Data records
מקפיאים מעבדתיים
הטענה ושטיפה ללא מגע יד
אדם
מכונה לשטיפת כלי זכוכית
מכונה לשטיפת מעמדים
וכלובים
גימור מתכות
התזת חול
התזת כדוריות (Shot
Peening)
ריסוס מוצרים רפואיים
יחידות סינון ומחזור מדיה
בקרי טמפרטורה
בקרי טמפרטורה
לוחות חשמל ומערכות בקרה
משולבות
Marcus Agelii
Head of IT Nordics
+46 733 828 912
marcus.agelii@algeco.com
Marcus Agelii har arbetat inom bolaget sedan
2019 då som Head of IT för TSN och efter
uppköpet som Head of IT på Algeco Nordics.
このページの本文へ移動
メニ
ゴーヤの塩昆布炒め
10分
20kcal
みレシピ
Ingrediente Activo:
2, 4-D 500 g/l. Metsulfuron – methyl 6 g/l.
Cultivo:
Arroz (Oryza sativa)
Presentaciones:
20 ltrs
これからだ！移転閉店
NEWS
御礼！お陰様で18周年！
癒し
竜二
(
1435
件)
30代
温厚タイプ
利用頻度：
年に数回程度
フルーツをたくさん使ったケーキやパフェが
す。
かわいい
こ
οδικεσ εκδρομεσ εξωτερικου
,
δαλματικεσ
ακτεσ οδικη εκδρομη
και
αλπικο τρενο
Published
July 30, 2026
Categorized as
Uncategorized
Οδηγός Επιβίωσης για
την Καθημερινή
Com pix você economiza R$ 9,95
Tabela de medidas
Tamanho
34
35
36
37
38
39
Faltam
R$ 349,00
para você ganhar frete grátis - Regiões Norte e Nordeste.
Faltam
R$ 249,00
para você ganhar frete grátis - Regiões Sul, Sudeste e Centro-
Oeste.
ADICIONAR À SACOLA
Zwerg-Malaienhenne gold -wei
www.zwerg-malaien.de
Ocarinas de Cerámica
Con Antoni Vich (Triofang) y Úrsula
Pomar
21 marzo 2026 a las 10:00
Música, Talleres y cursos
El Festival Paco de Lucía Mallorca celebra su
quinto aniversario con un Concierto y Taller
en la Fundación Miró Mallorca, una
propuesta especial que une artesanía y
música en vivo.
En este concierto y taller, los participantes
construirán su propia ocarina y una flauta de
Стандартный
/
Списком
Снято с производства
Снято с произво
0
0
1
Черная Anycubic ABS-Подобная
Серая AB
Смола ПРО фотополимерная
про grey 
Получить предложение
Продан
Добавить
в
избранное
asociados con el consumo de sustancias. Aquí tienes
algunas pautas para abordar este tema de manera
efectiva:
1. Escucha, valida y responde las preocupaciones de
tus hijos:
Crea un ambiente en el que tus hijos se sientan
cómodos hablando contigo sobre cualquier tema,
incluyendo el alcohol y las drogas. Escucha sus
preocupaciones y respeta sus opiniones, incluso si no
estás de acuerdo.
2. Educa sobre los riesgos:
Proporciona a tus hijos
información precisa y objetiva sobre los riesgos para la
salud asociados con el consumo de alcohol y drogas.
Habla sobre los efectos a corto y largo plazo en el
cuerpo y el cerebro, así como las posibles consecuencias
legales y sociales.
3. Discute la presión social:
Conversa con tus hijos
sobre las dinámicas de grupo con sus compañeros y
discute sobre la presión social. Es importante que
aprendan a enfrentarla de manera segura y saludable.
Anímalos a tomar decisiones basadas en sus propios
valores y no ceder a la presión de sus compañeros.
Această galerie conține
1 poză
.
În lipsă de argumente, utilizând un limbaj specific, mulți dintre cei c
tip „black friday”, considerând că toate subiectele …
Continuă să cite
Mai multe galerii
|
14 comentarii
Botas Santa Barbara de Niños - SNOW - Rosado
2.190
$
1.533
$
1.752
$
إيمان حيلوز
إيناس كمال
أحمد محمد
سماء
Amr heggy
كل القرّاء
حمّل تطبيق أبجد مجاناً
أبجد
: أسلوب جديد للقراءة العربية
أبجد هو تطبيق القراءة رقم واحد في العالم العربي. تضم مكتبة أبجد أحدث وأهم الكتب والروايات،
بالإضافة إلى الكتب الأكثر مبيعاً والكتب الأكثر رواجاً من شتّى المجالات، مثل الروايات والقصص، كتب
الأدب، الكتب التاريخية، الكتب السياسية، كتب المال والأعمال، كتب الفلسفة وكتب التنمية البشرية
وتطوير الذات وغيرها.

> [EXERCISE DESCRIPTION]:
Each entry above has to be duplicated exactly as it stands.

> [PROBLEM SOLUTION]:
מקפיאים מעבדתיים
הטענה ושטיפה ללא מגע יד
אדם
מכונה לשטיפת כלי זכוכית
מכונה לשטיפת מעמדים
וכלובים
גימור מתכות
התזת חול
התזת כדוריות (Shot
Peening)
ריסוס מוצרים רפואיים
יחידות סינון ומחזור מדיה
בקרי טמפרטורה
בקרי טמפרטורה
לוחות חשמל ומערכות בקרה
משולבות
Marcus Agelii
Head of IT Nordics
+46 733 828 912
marcus.agelii@algeco.com
Marcus Agelii har arbetat inom bolaget sedan
2019 då som Head of IT för TSN och efter
uppköpet som Head of IT på Algeco Nordics.
このページの本文へ移動
メニ
ゴーヤの塩昆布炒め
10分
20kcal
みレシピ
Ingrediente Activo:
2, 4-D 500 g/l. Metsulfuron – methyl 6 g/l.
Cultivo:
Arroz (Oryza sativa)
Presentaciones:
20 ltrs
これからだ！移転閉店
NEWS
御礼！お陰様で18周年！
癒し
竜二
(
1435
件)
30代
温厚タイプ
利用頻度：
年に数回程度
フルーツをたくさん使ったケーキやパフェが
す。
かわいい
こ
οδικεσ εκδρομεσ εξωτερικου
,
δαλματικεσ
ακτεσ οδικη εκδρομη
και
αλπικο τρενο
Published
July 30, 2026
Categorized as
Uncategorized
Οδηγός Επιβίωσης για
την Καθημερινή
Com pix você economiza R$ 9,95
Tabela de medidas
Tamanho
34
35
36
37
38
39
Faltam
R$ 349,00
para você ganhar frete grátis - Regiões Norte e Nordeste.
Faltam
R$ 249,00
para você ganhar frete grátis - Regiões Sul, Sudeste e Centro-
Oeste.
ADICIONAR À SACOLA
Zwerg-Malaienhenne gold -wei
www.zwerg-malaien.de
Ocarinas de Cerámica
Con Antoni Vich (Triofang) y Úrsula
Pomar
21 marzo 2026 a las 10:00
Música, Talleres y cursos
El Festival Paco de Lucía Mallorca celebra su
quinto aniversario con un Concierto y Taller
en la Fundación Miró Mallorca, una
propuesta especial que une artesanía y
música en vivo.
En este concierto y taller, los participantes
construirán su propia ocarina y una flauta de
Стандартный
/
Списком
Снято с производства
Снято с произво
0
0
1
Черная Anycubic ABS-Подобная
Серая AB
Смола ПРО фотополимерная
про grey 
Получить предложение
Продан
Добавить
в
избранное
asociados con el consumo de sustancias. Aquí tienes
algunas pautas para abordar este tema de manera
efectiva:
1. Escucha, valida y responde las preocupaciones de
tus hijos:
Crea un ambiente en el que tus hijos se sientan
cómodos hablando contigo sobre cualquier tema,
incluyendo el alcohol y las drogas. Escucha sus
preocupaciones y respeta sus opiniones, incluso si no
estás de acuerdo.
2. Educa sobre los riesgos:
Proporciona a tus hijos
información precisa y objetiva sobre los riesgos para la
salud asociados con el consumo de alcohol y drogas.
Habla sobre los efectos a corto y largo plazo en el
cuerpo y el cerebro, así como las posibles consecuencias
legales y sociales.
3. Discute la presión social:
Conversa con tus hijos
sobre las dinámicas de grupo con sus compañeros y
discute sobre la presión social. Es importante que
aprendan a enfrentarla de manera segura y saludable.
Anímalos a tomar decisiones basadas en sus propios
valores y no ceder a la presión de sus compañeros.
Această galerie conține
1 poză
.
În lipsă de argumente, utilizând un limbaj specific, mulți dintre cei c
tip „black friday”, considerând că toate subiectele …
Continuă să cite
Mai multe galerii
|
14 comentarii
Botas Santa Barbara de Niños - SNOW - Rosado
2.190
$
1.533
$
1.752
$
إيمان حيلوز
إيناس كمال
أحمد محمد
سماء
Amr heggy
كل القرّاء
حمّل تطبيق أبجد مجاناً
أبجد
: أسلوب جديد للقراءة العربية
أبجد هو تطبيق القراءة رقم واحد في العالم العربي. تضم مكتبة أبجد أحدث وأهم الكتب والروايات،
بالإضافة إلى الكتب الأكثر مبيعاً والكتب الأكثر رواجاً من شتّى المجالات، مثل الروايات والقصص، كتب
الأدب، الكتب التاريخية، الكتب السياسية، كتب المال والأعمال، كتب الفلسفة وكتب التنمية البشرية
وتطوير الذات وغيرها.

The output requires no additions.